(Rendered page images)
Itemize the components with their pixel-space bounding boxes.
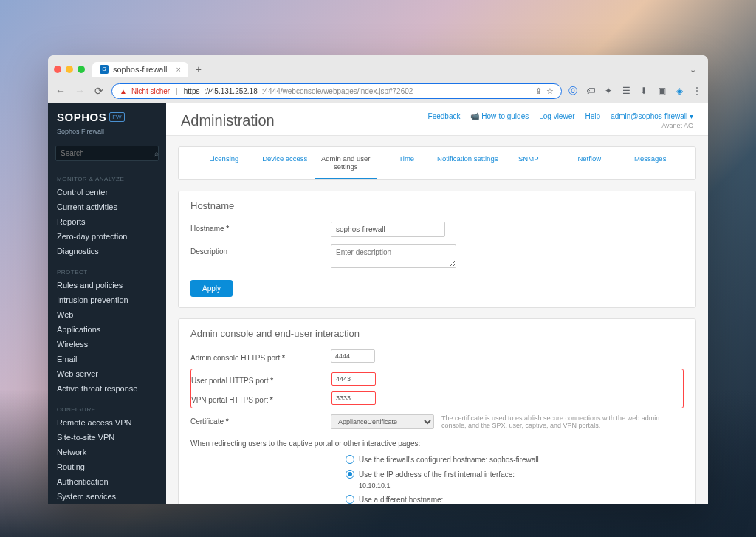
radio-label-hostname: Use the firewall's configured hostname: … <box>359 456 539 464</box>
sidebar-item-authentication[interactable]: Authentication <box>48 474 166 489</box>
hostname-apply-button[interactable]: Apply <box>190 280 233 297</box>
header-link-howto[interactable]: 📹 How-to guides <box>470 112 529 120</box>
tab-messages[interactable]: Messages <box>620 147 681 179</box>
admin-console-panel: Admin console and end-user interaction A… <box>178 318 696 504</box>
radio-option-hostname[interactable]: Use the firewall's configured hostname: … <box>346 455 684 464</box>
sidebar-item-intrusion[interactable]: Intrusion prevention <box>48 293 166 307</box>
admin-port-label: Admin console HTTPS port <box>190 351 331 362</box>
bookmark-icon[interactable]: ☆ <box>546 86 554 96</box>
nav-monitor: Monitor & Analyze Control center Current… <box>48 168 166 261</box>
header-user[interactable]: admin@sophos-firewall ▾ <box>611 112 693 120</box>
not-secure-label: Nicht sicher <box>131 87 170 95</box>
back-button[interactable]: ← <box>54 85 67 97</box>
maximize-window-icon[interactable] <box>78 66 85 73</box>
radio-option-different[interactable]: Use a different hostname: <box>346 495 684 504</box>
shield-icon[interactable]: ◈ <box>674 86 684 96</box>
sidebar-item-site-vpn[interactable]: Site-to-site VPN <box>48 430 166 445</box>
nav-header-protect: Protect <box>48 264 166 278</box>
share-icon[interactable]: ⇪ <box>535 86 542 96</box>
url-scheme: https <box>184 87 200 95</box>
new-tab-button[interactable]: + <box>196 64 202 75</box>
header-link-logviewer[interactable]: Log viewer <box>539 112 574 120</box>
tag-icon[interactable]: 🏷 <box>585 86 596 96</box>
radio-icon[interactable] <box>346 495 354 504</box>
puzzle-icon[interactable]: ✦ <box>603 86 614 96</box>
header-link-feedback[interactable]: Feedback <box>428 112 461 120</box>
download-icon[interactable]: ⬇ <box>639 86 649 96</box>
menu-icon[interactable]: ⋮ <box>692 86 702 96</box>
close-window-icon[interactable] <box>54 66 61 73</box>
sidebar-item-web[interactable]: Web <box>48 307 166 322</box>
user-port-input[interactable] <box>331 372 376 386</box>
sidebar-item-diagnostics[interactable]: Diagnostics <box>48 244 166 259</box>
sidebar-item-control-center[interactable]: Control center <box>48 185 166 199</box>
sidebar-item-routing[interactable]: Routing <box>48 459 166 474</box>
header-link-help[interactable]: Help <box>585 112 601 120</box>
admin-port-input[interactable] <box>331 349 375 363</box>
tab-admin-user[interactable]: Admin and user settings <box>315 147 377 179</box>
sidebar-item-wireless[interactable]: Wireless <box>48 337 166 352</box>
nav-protect: Protect Rules and policies Intrusion pre… <box>48 261 166 399</box>
highlighted-ports: User portal HTTPS port VPN portal HTTPS … <box>190 369 684 408</box>
list-icon[interactable]: ☰ <box>621 86 631 96</box>
description-input[interactable] <box>331 244 456 268</box>
radio-option-ip[interactable]: Use the IP address of the first internal… <box>346 470 684 479</box>
hostname-input[interactable] <box>331 222 445 237</box>
sidebar-item-web-server[interactable]: Web server <box>48 366 166 381</box>
address-bar[interactable]: ▲ Nicht sicher | https://45.131.252.18:4… <box>111 83 562 99</box>
tabs-dropdown-icon[interactable]: ⌄ <box>684 65 702 75</box>
favicon-icon: S <box>100 65 109 74</box>
sidebar-item-rules[interactable]: Rules and policies <box>48 278 166 293</box>
vpn-port-input[interactable] <box>331 391 376 405</box>
close-tab-icon[interactable]: × <box>176 65 180 74</box>
main-content: Administration Feedback 📹 How-to guides … <box>166 103 708 504</box>
search-input[interactable] <box>61 149 154 157</box>
radio-icon[interactable] <box>346 470 354 479</box>
sidebar-item-threat-response[interactable]: Active threat response <box>48 381 166 396</box>
certificate-select[interactable]: ApplianceCertificate <box>331 414 434 429</box>
nav-header-configure: Configure <box>48 402 166 415</box>
sidebar-item-current-activities[interactable]: Current activities <box>48 199 166 214</box>
brand-name: SOPHOS <box>57 111 106 123</box>
hostname-panel-title: Hostname <box>190 200 684 211</box>
bookmark2-icon[interactable]: ▣ <box>656 86 667 96</box>
sidebar-search[interactable]: ⌕ <box>55 146 159 161</box>
extension-icon[interactable]: ⓪ <box>568 86 578 96</box>
sidebar-item-email[interactable]: Email <box>48 352 166 366</box>
radio-label-ip: Use the IP address of the first internal… <box>359 471 515 479</box>
tab-notification[interactable]: Notification settings <box>437 147 498 179</box>
sidebar-item-remote-vpn[interactable]: Remote access VPN <box>48 415 166 430</box>
url-path: :4444/webconsole/webpages/index.jsp#7260… <box>262 87 413 95</box>
forward-button[interactable]: → <box>73 85 86 97</box>
tab-netflow[interactable]: Netflow <box>559 147 620 179</box>
brand: SOPHOS FW <box>48 103 166 128</box>
sidebar-item-zero-day[interactable]: Zero-day protection <box>48 229 166 244</box>
sidebar: SOPHOS FW Sophos Firewall ⌕ Monitor & An… <box>48 103 166 504</box>
description-label: Description <box>190 244 331 256</box>
tab-licensing[interactable]: Licensing <box>193 147 255 179</box>
reload-button[interactable]: ⟳ <box>92 85 106 97</box>
certificate-help: The certificate is used to establish sec… <box>441 414 684 429</box>
sidebar-item-system-services[interactable]: System services <box>48 489 166 504</box>
brand-subtitle: Sophos Firewall <box>48 128 166 141</box>
page-header: Administration Feedback 📹 How-to guides … <box>166 103 708 136</box>
sidebar-item-reports[interactable]: Reports <box>48 214 166 229</box>
tab-snmp[interactable]: SNMP <box>498 147 560 179</box>
sidebar-item-applications[interactable]: Applications <box>48 322 166 337</box>
user-port-label: User portal HTTPS port <box>191 374 331 385</box>
browser-tab[interactable]: S sophos-firewall × <box>92 62 188 77</box>
url-host: ://45.131.252.18 <box>204 87 257 95</box>
sidebar-item-network[interactable]: Network <box>48 445 166 459</box>
warning-icon: ▲ <box>120 87 127 95</box>
tab-device-access[interactable]: Device access <box>255 147 316 179</box>
tab-time[interactable]: Time <box>377 147 438 179</box>
browser-window: S sophos-firewall × + ⌄ ← → ⟳ ▲ Nicht si… <box>48 55 708 504</box>
minimize-window-icon[interactable] <box>66 66 73 73</box>
hostname-panel: Hostname Hostname Description Apply <box>178 191 696 308</box>
content-tabs: Licensing Device access Admin and user s… <box>178 146 696 180</box>
tab-bar: S sophos-firewall × + ⌄ <box>48 55 708 79</box>
nav-configure: Configure Remote access VPN Site-to-site… <box>48 399 166 504</box>
radio-icon[interactable] <box>346 455 354 464</box>
brand-badge: FW <box>109 112 124 122</box>
hostname-label: Hostname <box>190 222 331 233</box>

▶ Task to carry out
Exactly what appears in the records above must be returned, apart from the pictures.

▶ Your response
Itemize the components with their pixel-space bounding boxes.
radio-label-hostname: Use the firewall's configured hostname: … <box>359 456 539 464</box>
sidebar-item-authentication[interactable]: Authentication <box>48 474 166 489</box>
hostname-apply-button[interactable]: Apply <box>190 280 233 297</box>
header-link-howto[interactable]: 📹 How-to guides <box>470 112 529 120</box>
tab-messages[interactable]: Messages <box>620 147 681 179</box>
admin-console-panel: Admin console and end-user interaction A… <box>178 318 696 504</box>
radio-option-hostname[interactable]: Use the firewall's configured hostname: … <box>346 455 684 464</box>
sidebar-item-intrusion[interactable]: Intrusion prevention <box>48 293 166 307</box>
admin-port-label: Admin console HTTPS port <box>190 351 331 362</box>
bookmark-icon[interactable]: ☆ <box>546 86 554 96</box>
nav-monitor: Monitor & Analyze Control center Current… <box>48 168 166 261</box>
header-user[interactable]: admin@sophos-firewall ▾ <box>611 112 693 120</box>
not-secure-label: Nicht sicher <box>131 87 170 95</box>
back-button[interactable]: ← <box>54 85 67 97</box>
maximize-window-icon[interactable] <box>78 66 85 73</box>
radio-option-different[interactable]: Use a different hostname: <box>346 495 684 504</box>
shield-icon[interactable]: ◈ <box>674 86 684 96</box>
sidebar-item-site-vpn[interactable]: Site-to-site VPN <box>48 430 166 445</box>
nav-header-protect: Protect <box>48 264 166 278</box>
share-icon[interactable]: ⇪ <box>535 86 542 96</box>
url-scheme: https <box>184 87 200 95</box>
new-tab-button[interactable]: + <box>196 64 202 75</box>
header-link-logviewer[interactable]: Log viewer <box>539 112 574 120</box>
tag-icon[interactable]: 🏷 <box>585 86 596 96</box>
radio-icon[interactable] <box>346 495 354 504</box>
puzzle-icon[interactable]: ✦ <box>603 86 614 96</box>
header-link-feedback[interactable]: Feedback <box>428 112 461 120</box>
download-icon[interactable]: ⬇ <box>639 86 649 96</box>
menu-icon[interactable]: ⋮ <box>692 86 702 96</box>
close-window-icon[interactable] <box>54 66 61 73</box>
sidebar-item-web[interactable]: Web <box>48 307 166 322</box>
user-port-input[interactable] <box>331 372 376 386</box>
sidebar-item-diagnostics[interactable]: Diagnostics <box>48 244 166 259</box>
sidebar-item-control-center[interactable]: Control center <box>48 185 166 199</box>
sidebar-item-routing[interactable]: Routing <box>48 459 166 474</box>
header-link-help[interactable]: Help <box>585 112 601 120</box>
admin-port-input[interactable] <box>331 349 375 363</box>
tab-admin-user[interactable]: Admin and user settings <box>315 147 377 179</box>
sidebar-item-wireless[interactable]: Wireless <box>48 337 166 352</box>
nav-protect: Protect Rules and policies Intrusion pre… <box>48 261 166 399</box>
highlighted-ports: User portal HTTPS port VPN portal HTTPS … <box>190 369 684 408</box>
list-icon[interactable]: ☰ <box>621 86 631 96</box>
description-input[interactable] <box>331 244 456 268</box>
radio-option-ip[interactable]: Use the IP address of the first internal… <box>346 470 684 479</box>
hostname-input[interactable] <box>331 222 445 237</box>
sidebar-item-web-server[interactable]: Web server <box>48 366 166 381</box>
address-bar[interactable]: ▲ Nicht sicher | https://45.131.252.18:4… <box>111 83 562 99</box>
tabs-dropdown-icon[interactable]: ⌄ <box>684 65 702 75</box>
favicon-icon: S <box>100 65 109 74</box>
sidebar-item-rules[interactable]: Rules and policies <box>48 278 166 293</box>
vpn-port-input[interactable] <box>331 391 376 405</box>
close-tab-icon[interactable]: × <box>176 65 180 74</box>
main-content: Administration Feedback 📹 How-to guides … <box>166 103 708 504</box>
search-input[interactable] <box>61 149 154 157</box>
radio-icon[interactable] <box>346 470 354 479</box>
sidebar-item-threat-response[interactable]: Active threat response <box>48 381 166 396</box>
certificate-select[interactable]: ApplianceCertificate <box>331 414 434 429</box>
nav-header-configure: Configure <box>48 402 166 415</box>
sidebar-item-current-activities[interactable]: Current activities <box>48 199 166 214</box>
brand-name: SOPHOS <box>57 111 106 123</box>
hostname-panel-title: Hostname <box>190 200 684 211</box>
bookmark2-icon[interactable]: ▣ <box>656 86 667 96</box>
sidebar-search[interactable]: ⌕ <box>55 146 159 161</box>
extension-icon[interactable]: ⓪ <box>568 86 578 96</box>
sidebar-item-email[interactable]: Email <box>48 352 166 366</box>
radio-label-ip: Use the IP address of the first internal… <box>359 471 515 479</box>
tab-notification[interactable]: Notification settings <box>437 147 498 179</box>
sidebar-item-remote-vpn[interactable]: Remote access VPN <box>48 415 166 430</box>
url-path: :4444/webconsole/webpages/index.jsp#7260… <box>262 87 413 95</box>
forward-button[interactable]: → <box>73 85 86 97</box>
tab-netflow[interactable]: Netflow <box>559 147 620 179</box>
brand: SOPHOS FW <box>48 103 166 128</box>
sidebar-item-zero-day[interactable]: Zero-day protection <box>48 229 166 244</box>
sidebar: SOPHOS FW Sophos Firewall ⌕ Monitor & An… <box>48 103 166 504</box>
description-label: Description <box>190 244 331 256</box>
tab-licensing[interactable]: Licensing <box>193 147 255 179</box>
reload-button[interactable]: ⟳ <box>92 85 106 97</box>
certificate-help: The certificate is used to establish sec… <box>441 414 684 429</box>
sidebar-item-system-services[interactable]: System services <box>48 489 166 504</box>
brand-subtitle: Sophos Firewall <box>48 128 166 141</box>
page-header: Administration Feedback 📹 How-to guides … <box>166 103 708 136</box>
sidebar-item-reports[interactable]: Reports <box>48 214 166 229</box>
tab-snmp[interactable]: SNMP <box>498 147 560 179</box>
sidebar-item-applications[interactable]: Applications <box>48 322 166 337</box>
user-port-label: User portal HTTPS port <box>191 374 331 385</box>
browser-tab[interactable]: S sophos-firewall × <box>92 62 188 77</box>
url-host: ://45.131.252.18 <box>204 87 257 95</box>
sidebar-item-network[interactable]: Network <box>48 445 166 459</box>
warning-icon: ▲ <box>120 87 127 95</box>
tab-device-access[interactable]: Device access <box>255 147 316 179</box>
tab-time[interactable]: Time <box>377 147 438 179</box>
browser-window: S sophos-firewall × + ⌄ ← → ⟳ ▲ Nicht si… <box>48 55 708 504</box>
minimize-window-icon[interactable] <box>66 66 73 73</box>
hostname-panel: Hostname Hostname Description Apply <box>178 191 696 308</box>
content-tabs: Licensing Device access Admin and user s… <box>178 146 696 180</box>
tab-bar: S sophos-firewall × + ⌄ <box>48 55 708 79</box>
nav-configure: Configure Remote access VPN Site-to-site… <box>48 399 166 504</box>
radio-icon[interactable] <box>346 455 354 464</box>
brand-badge: FW <box>109 112 124 122</box>
hostname-label: Hostname <box>190 222 331 233</box>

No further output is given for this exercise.